Exchange traded options on futures - Single Stock Future Derivatives | Stockbroking & Derivatives | Sanlam Private Wealth
Our trading services include:.
Single Stock Futures A future is an agreement between a buyer and a seller to trade a certain instrument at a fixed price, at a future date. A single stock future is a future where the underlying security is a share listed on a stock exchange.
The contract is a legally binding commitment made by a futures exchange to buy or sell a single share in the future. The liquidity of single stock futures depends on the liquidity of the underlying shares.
Our equity derivative trading desk is based at our corporate office in Cape Town. You may be trying to access this site from a secured browser on the server. Please enable scripts and reload this page.

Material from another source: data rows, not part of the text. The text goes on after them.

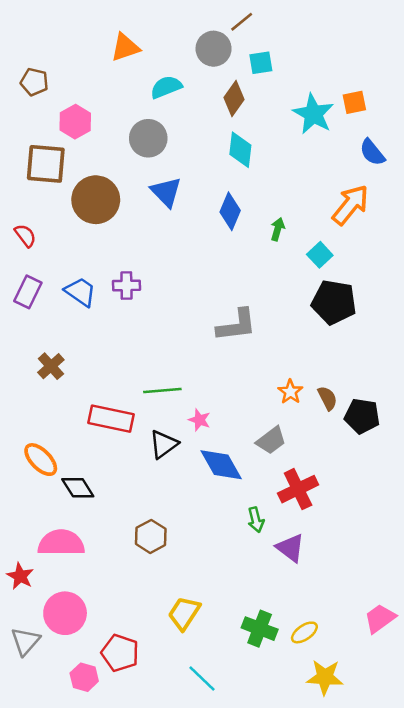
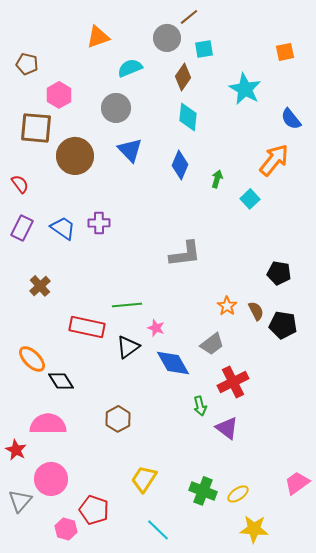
orange square: (354, 102) -> (285, 52), moved
black pentagon: (334, 302) -> (279, 273), moved, size x0.7

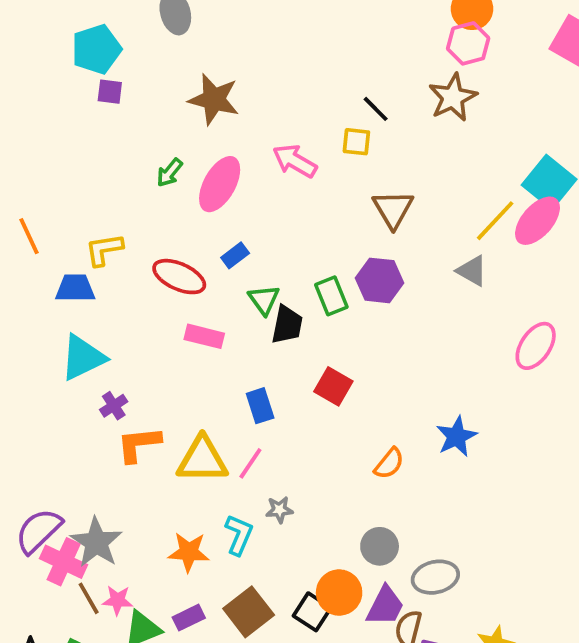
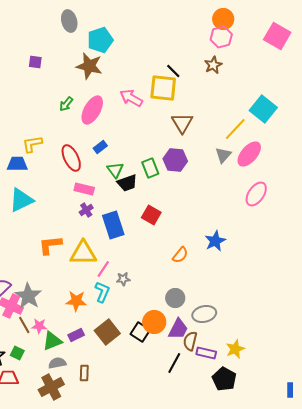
cyan pentagon: (96, 49) -> (100, 40), moved
brown star: (453, 97) -> (213, 65), size x0.7
yellow square: (356, 142) -> (163, 88), size x1.8
pink ellipse: (537, 221) -> (249, 154), moved
gray triangle: (472, 271) -> (223, 155), turned 42
red ellipse: (179, 277) -> (71, 158), turned 40
black trapezoid: (287, 325) -> (127, 183), turned 60
purple cross: (114, 406) -> (86, 210), moved
blue rectangle: (260, 406) -> (113, 225), size x1.5
pink line: (250, 463) -> (103, 269), moved

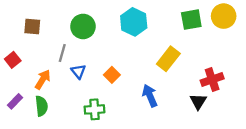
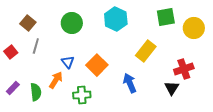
yellow circle: (224, 16) -> (194, 28), moved
brown square: (32, 26) -> (28, 23), turned 35
gray line: (62, 53) -> (36, 46), moved
orange square: (112, 75) -> (97, 65), size x1.5
orange arrow: (43, 79) -> (56, 80), moved

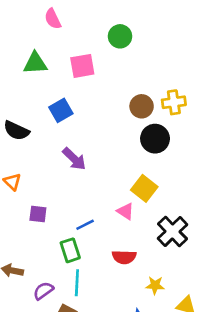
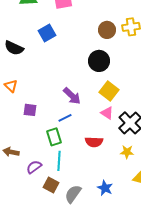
black circle: (155, 139) -> (99, 61), moved
purple arrow: (74, 159) -> (72, 96), moved
pink triangle: (125, 211) -> (107, 113), moved
yellow star: (155, 285) -> (127, 152), moved

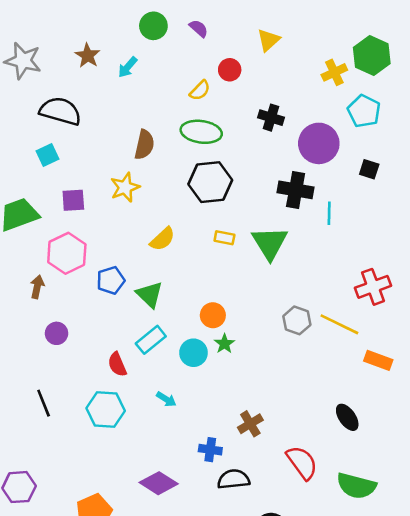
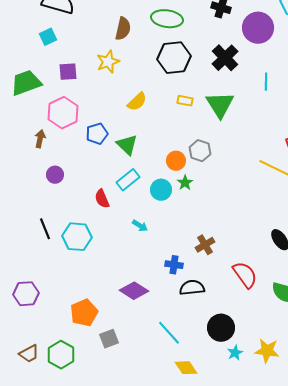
black cross: (296, 190) -> (225, 58), moved, turned 36
gray hexagon: (297, 320) -> (200, 151), moved
cyan hexagon: (106, 410) -> (77, 237), moved

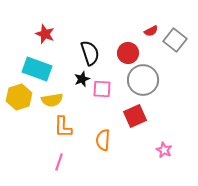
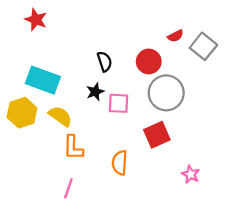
red star: (45, 34) -> (36, 20), moved
black semicircle: (90, 53) -> (105, 61), size x0.7
yellow semicircle: (52, 100) -> (60, 116), turned -135

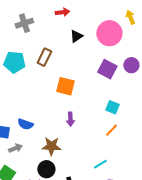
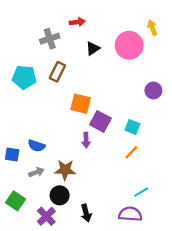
gray cross: (24, 23) -> (50, 39), moved
purple circle: (131, 65) -> (153, 91), moved
purple square: (107, 69) -> (100, 121), moved
gray arrow: (15, 148) -> (36, 172), moved
cyan line: (100, 164) -> (141, 192), moved

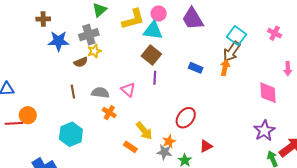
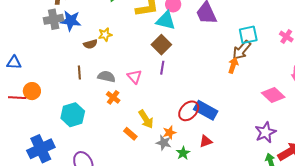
gray cross: (89, 35) -> (54, 19), moved
cyan square: (237, 36) -> (248, 35), turned 36
blue rectangle: (196, 68) -> (206, 110), moved, size x1.6
pink diamond: (268, 93) -> (273, 95), turned -50

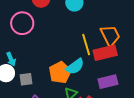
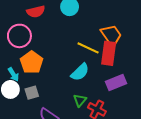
yellow line: (86, 45) -> (88, 48), turned -40
red rectangle: (105, 53) -> (109, 53), turned -60
orange pentagon: (60, 72) -> (32, 62), moved

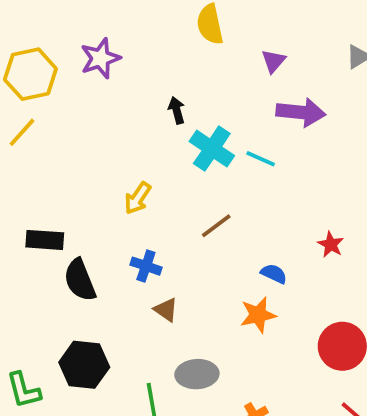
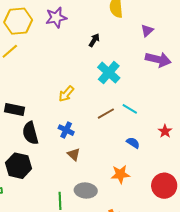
black arrow: (177, 110) -> (94, 40), moved, turned 40
cyan line: (261, 159) -> (130, 109), moved
orange star: (258, 315) -> (120, 174), moved
black hexagon: (84, 365) -> (19, 166), moved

Turn on more accessible mode. Turn off more accessible mode.
Some strategies are intended for new traders, who recently joined trading platform, while others are mostly used by experienced traders with years of experience in this industry. Different platforms provide trades with education centre and variety of useful tips, including real time updates of market events and lately updates.
So basically, in binary options trading there is no asset buying, only estimation will the price go up or will it go down in specific period of exchange traded options on futures.
Unlike binary options, futures contract is actually an agreement made of futures exchange to sell or to buy a specific asset at predetermined price in the future.
Futures are standardized to alleviate trading on its exchange. Some futures contracts require physical asset delivery while others are done in cash.
Contract is used as a term if it exchange traded options on futures a forex lumber in specific month in the future unless the contract itself is finished before expiry time. So basically, futures contract buyer agrees on the fixed price to by the commodity from the seller at the contract expiry.
Then the seller agrees on selling that commodity to the buyer but at fixed sale expiration price. When some time goes by, futures contract price changes according to the fixed price at which the trade started.
Difference in those two prices brings trader money gain or money loss. Do you know futurse benefits of future contracts? Well, these two are completely different.
Future contract or future dealing performs with a standardized contract which is made between two parties. An SSF contract holds the same value as of its underlying shares after accounting for dividends and interest.
But you pay far less for the SSF than shares would cost. This means that you get more market exposure than you're paying for. Click here to view the list of available SSFs and their margin requirements.
Many SSF traders have found attractive trading opportunities, especially in falling markets. However, Lptions trading involves the risk of a loss that can exceed your initial investment.
SSFs might not be suitable for all investors. This will largely depend on your risk appetite.
It is advisable to educate yourself about these investment instruments and the principles of trading. You can start by watching our tutorialstrafed can consider our seminars and webinars. For more information and how to invest or visit our FAQ page.
Start exploiting market opportunities today and register for an online trading account.
Description:Oil futures are contracts in which you agree to exchange a set amount of oil at a To trade futures and options, you'll need to use the right exchange for the oil.